What is a “Wall Jam”?!
(not this! )
A typical Wall Jam takes place in a spotless, empty art gallery with clean white walls (we call it a ‘Blank Tank’) filled with a diverse and eclectic group of people (often with innovators, students, entrepreneurs, artists, thinkers, writers…) who spend an evening/day/week together discussing the most pressing themes around a given topic and generating new ideas for possible projects/ventures/paradigms. All these ideas are visually communicated on the walls by literally drawing, writing and painting on the walls. Ideally, all of the “idea graffiti” is opened up to the public for viewing for a short period time after each session and is then photographed and posted on social media to start online conversation threads around the ideas generated. The walls are freshly painted after each session so that each session starts with an impeccably clean white surface (whiteboards or erasable materials are never used). The sessions are either video-recorded or time-lapsed from beginning to end including the repainting/restoration of the walls at the end and any construction process involved in creating the Blank Tank space.

The format of each session is uniquely designed for each topic, audience, setting, context and is usually directed by a facilitator.

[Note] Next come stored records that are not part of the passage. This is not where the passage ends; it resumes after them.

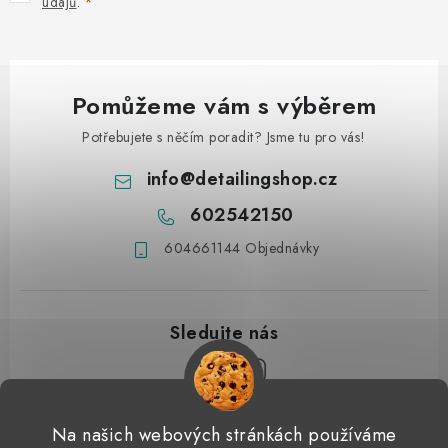
údajů
.
Pomůžeme vám s výběrem
Potřebujete s něčím poradit? Jsme tu pro vás!
info
@
detailingshop.cz
602542150
604661144 Objednávky
Z
Na našich webových stránkách používáme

See this video from a session done in 2015 at the first Blank Tank Gallery in Vancouver, Canada:

Why are we doing this?

We encourage you to try out this method to determine the merits for yourself (and share what happens with us and on social media). This project initially started as a fun temporary experiment, however, overwhelming positive feedback from past sessions gave us the sense that we should carry on developing the concept and sharing it for people to use in their own creative work environments. The majority of the early pilot sessions held in 2014 and 2015 were done with people who had no background in art (other than whatever they might have done as kids in school). Our hypothesis is that when people are able to connect back to a raw, visceral artistic process, certain parts of the brain get activated that open up new creative powers, arguably important when undertaking any process to generate new ideas.

The intention of the project is to enable progressive open conversations for important, often overlooked, societal topics around the world that result in new collaborations, ideas, inventions and ventures that benefit society.